Extending our model to price binary options.

Our model of options by Monte Carlo simulations can be used as the basis for pricing a variety of exotic options.

In our previous simulation we defined a way of distributing asset prices at maturity, robot forex robot welcome bonus and a way of assessing the value of an option at maturity with that price.

This simulation can be thought of generically like:

By changing how we generate asset prices and how we assess an option’s payoff, we can generate prices for some exotic options.

Binary options.

A binary option (also known as an all-or-nothing or digital option) is an option where the payoff is either some amount or nothing at all. The payoff is, usually, a fixed amount of cash or the value of the asset.

For our simulation, we’re going to look at cash-or-nothing binary options. The payoff of the binary call and put options are shown below.

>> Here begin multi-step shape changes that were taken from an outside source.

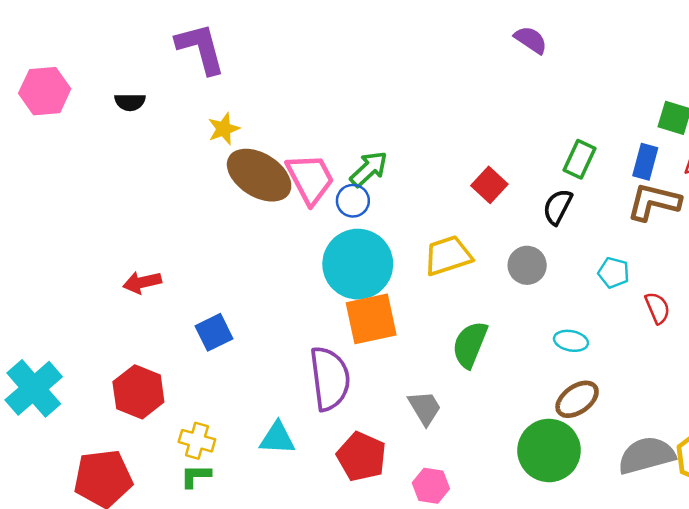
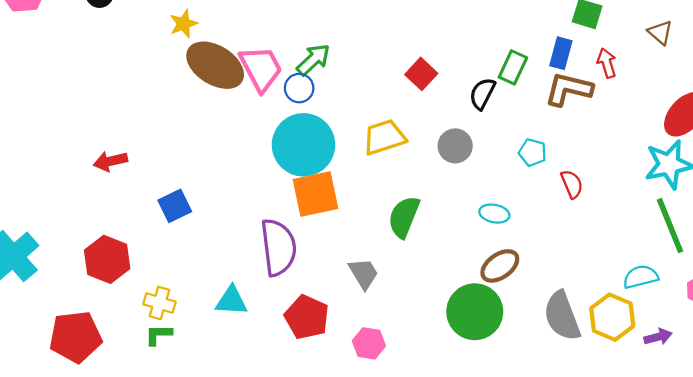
green rectangle: (579, 159) -> (513, 67), moved
gray semicircle: (646, 455) -> (562, 316), turned -96

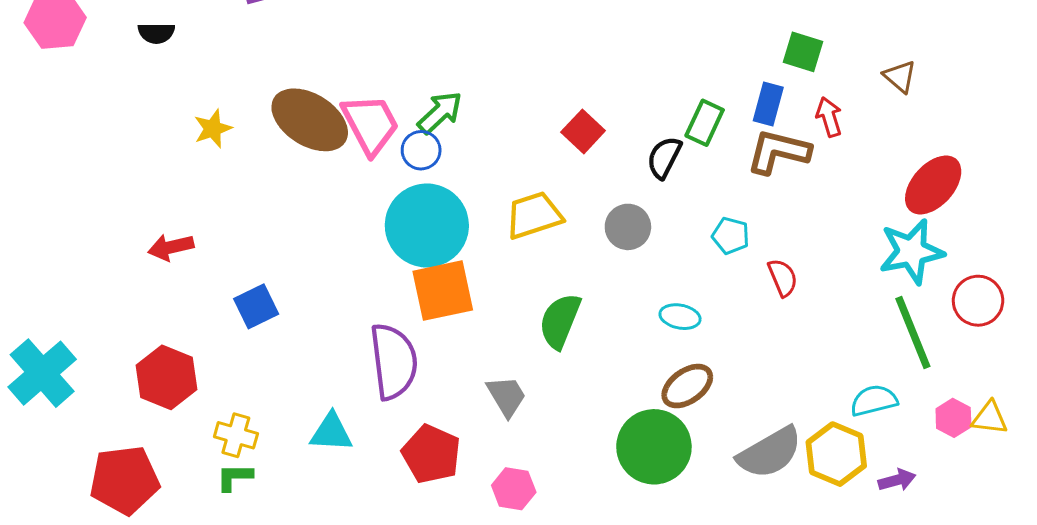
yellow star: (183, 24) -> (213, 129), moved
gray semicircle: (562, 316) -> (770, 453), turned -99

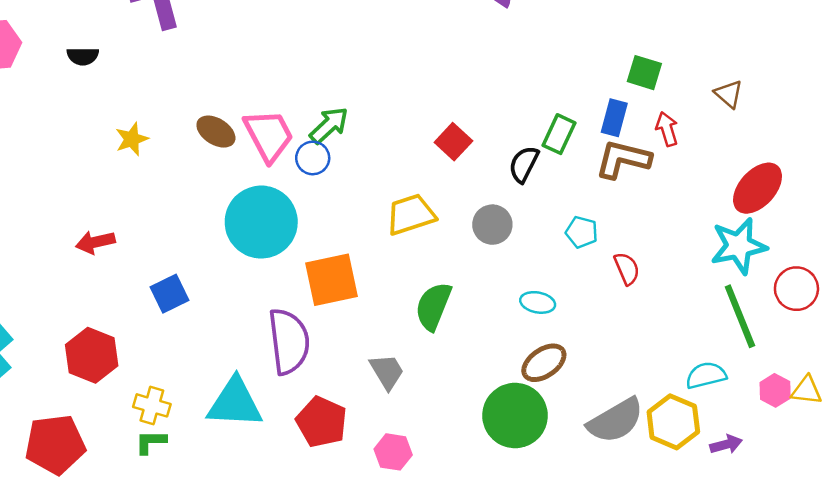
brown ellipse: (310, 120) -> (216, 132), size x0.6
cyan circle: (427, 225) -> (261, 222), moved
cyan triangle: (331, 432) -> (235, 403), size x1.5

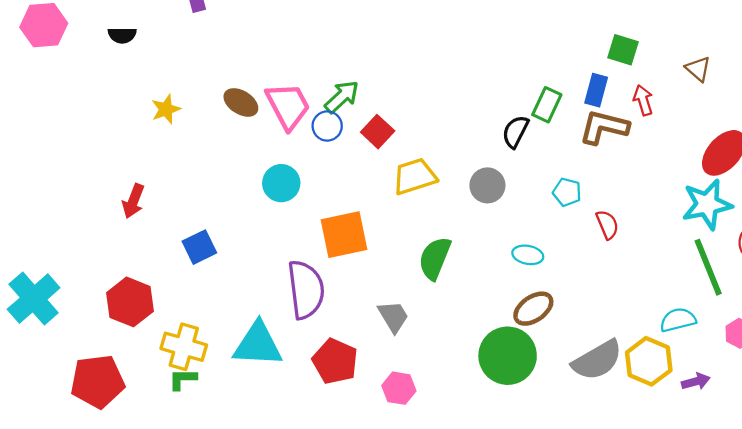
red square: (453, 142) -> (378, 132), moved
cyan circle: (261, 222) -> (281, 183), size x0.6
red arrow: (95, 242) -> (133, 201), turned -56
yellow cross: (152, 405) -> (184, 347), size x1.4

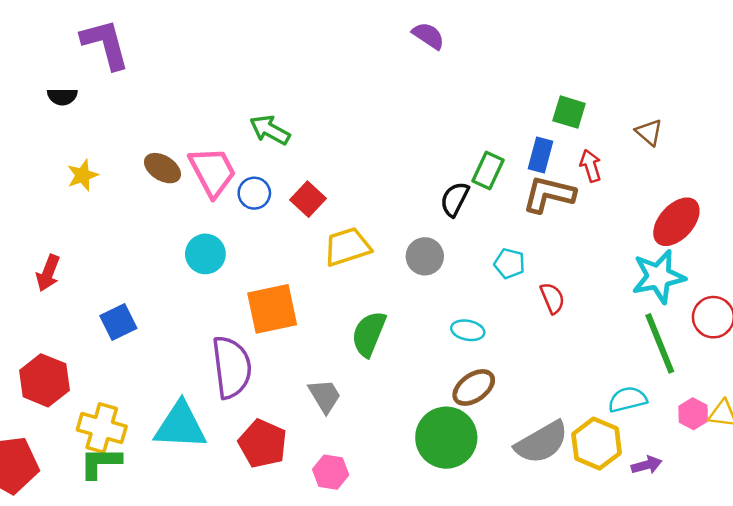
black semicircle: (122, 35) -> (62, 97), moved
green arrow: (342, 97) -> (270, 130), moved, turned -108
green L-shape: (183, 379) -> (100, 463), size x1.4

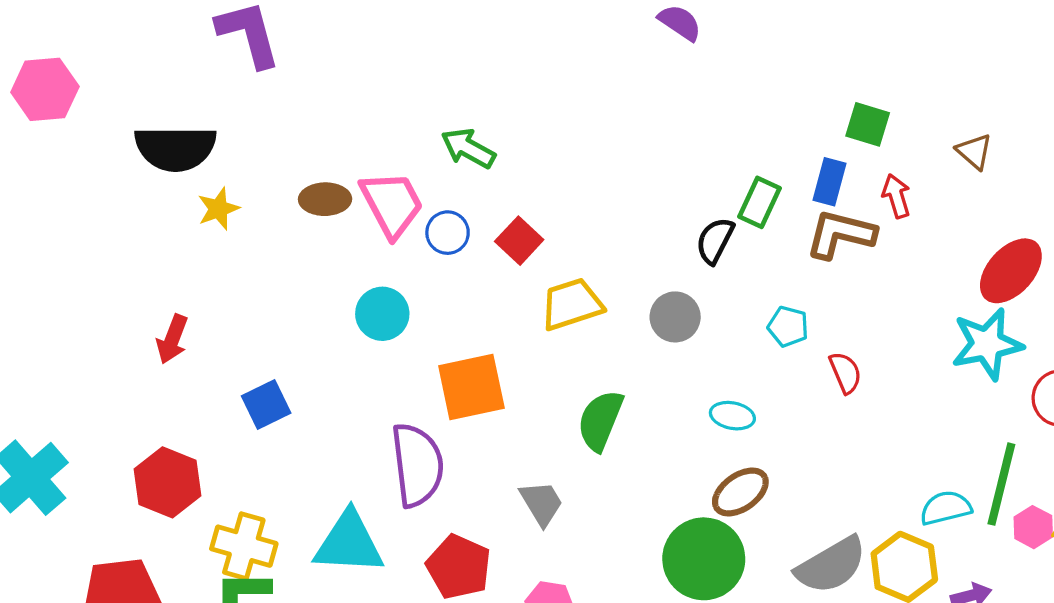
black semicircle: (62, 97) -> (175, 148), moved, size x2.0
brown ellipse: (162, 168) -> (325, 199), turned -33
green line: (660, 343) -> (1001, 484), moved, turned 36

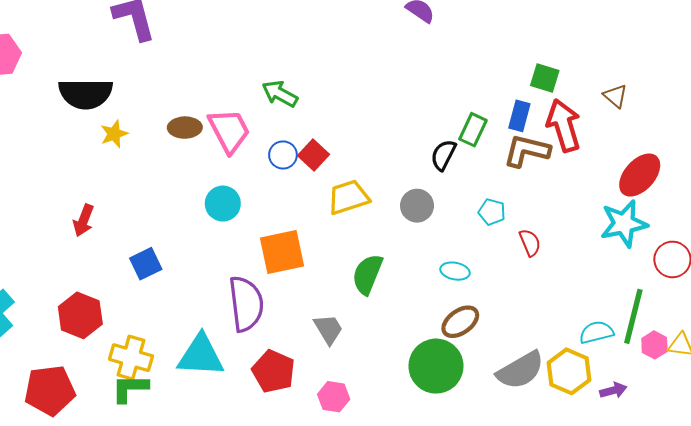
red arrow: (896, 196) -> (564, 125), size x1.8
blue circle: (448, 233) -> (283, 155), moved

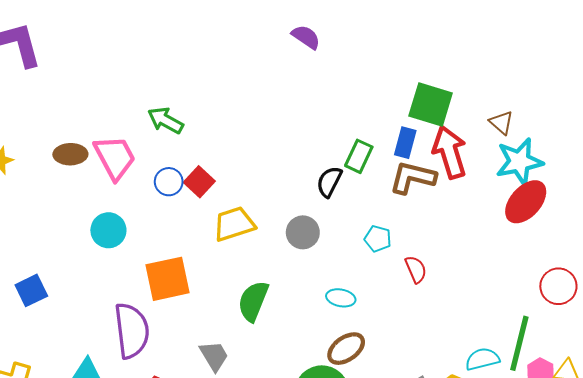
green square: (545, 78) -> (431, 105), size x1.5
cyan star: (624, 224) -> (519, 162), moved

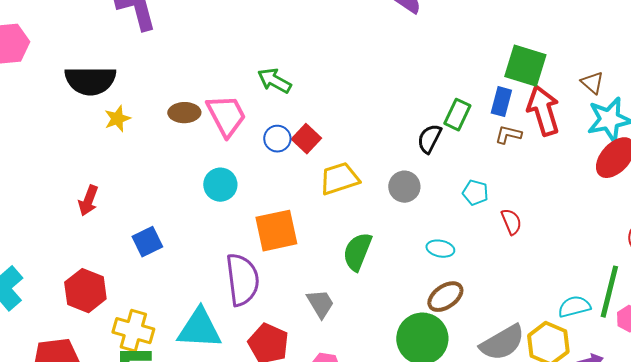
brown L-shape: (413, 177) -> (508, 135), size x0.6

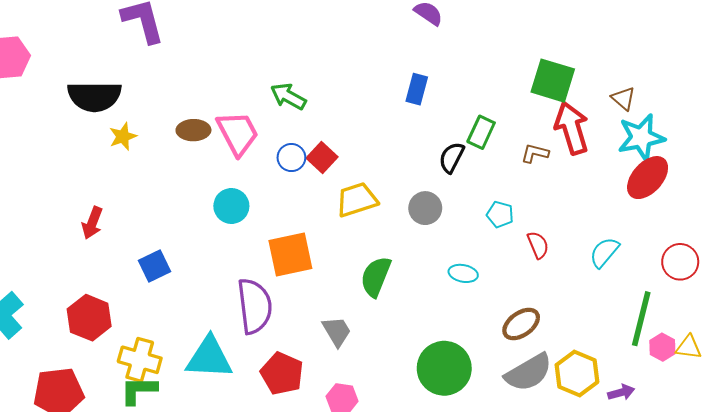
blue rectangle: (501, 102) -> (417, 89), moved
brown ellipse: (445, 297) -> (521, 324), moved
cyan semicircle: (574, 307) -> (604, 252), moved, turned -36

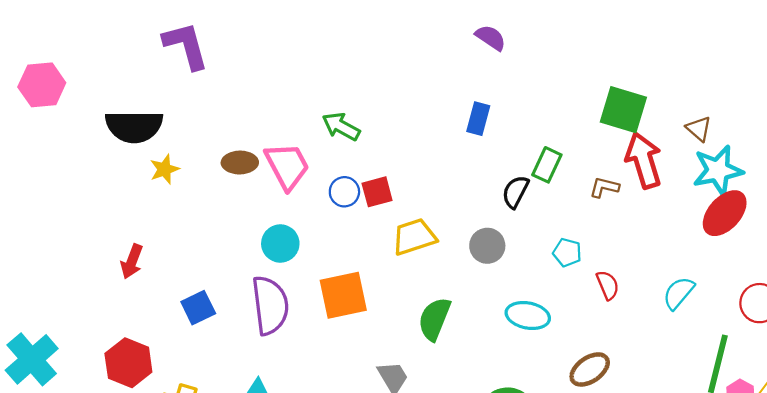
red square: (322, 158) -> (377, 192), turned 32
cyan ellipse: (463, 273) -> (528, 315), size x1.4
purple semicircle: (255, 306) -> (270, 305), moved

The payoff graph of the binary call is telling us that if the price of the stock is greater than or equal to $40.00 (our strike) then the option pays $1.00.

We can write a binary call’s payoff as a python function:

Simulation.

Our asset’s price is still going to follow a geometric Brownian motion, so we can use the generate_asset_price() function from the previous article.

That’s all we need to price binary cash-or-nothing calls. Putting it all together looks like this:

Running this gives us a price of around $0.48413327, or around $0.484.

Checking our results.

Binary options can also be priced using the traditional Black Scholes model, using the following formula:

Where N is the cumulative normal distribution function, and d2 is given by the standard Black Scholes formula.

Let’s test how accurate our price was by plugging in the parameters from our simulation:

So the Black Scholes formula gives us a price of around $0.490. Meaning our simulation was off by only $0.006.